> _What is needed_
Search the records below for "Проти"; copy each line that has it.

Collected data:
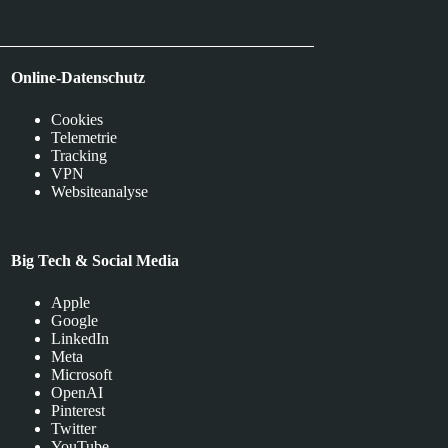
Online-Datenschutz
Cookies
Telemetrie
Tracking
VPN
Websiteanalyse
Big Tech & Social Media
Apple
Google
LinkedIn
Meta
Microsoft
OpenAI
Pinterest
Twitter
YouTube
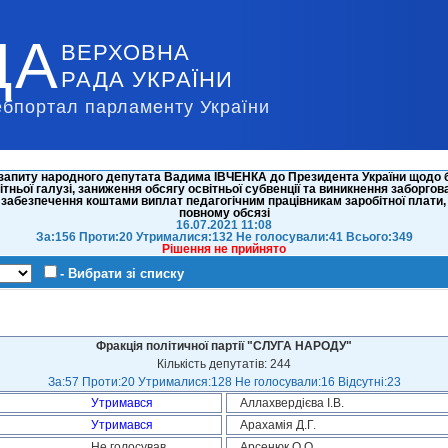
ДА
ВЕРХОВНА
РАДА УКРАЇНИ
ебпортал парламенту України
апиту народного депутата Вадима ІВЧЕНКА до Президента України щодо без
ньої галузі, заниження обсягу освітньої субвенції та виникнення заборгов
абезпечення коштами виплат педагогічним працівникам заробітної плати, 
повному обсязі
16.07.2021 11:08
За:156 Проти:20 Утрималися:132 Не голосували:41 Всього:349
Рішення не прийнято
- Вибрати зі списку
Фракція політичної партії "СЛУГА НАРОДУ"
Кількість депутатів: 244
За:57 Проти:20 Утрималися:128 Не голосували:16 Відсутні:23
Утримався
Аллахвердієва І.В.
Утримався
Арахамія Д.Г.
Не голосував
Арсенюк О.О.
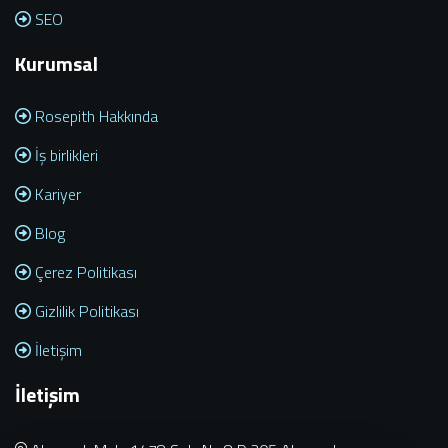
SEO
Kurumsal
Rosepith Hakkında
İş birlikleri
Kariyer
Blog
Çerez Politikası
Gizlilik Politikası
İletişim
İletişim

> _Worked solution_
За:156 Проти:20 Утрималися:132 Не голосували:41 Всього:349
За:57 Проти:20 Утрималися:128 Не голосували:16 Відсутні:23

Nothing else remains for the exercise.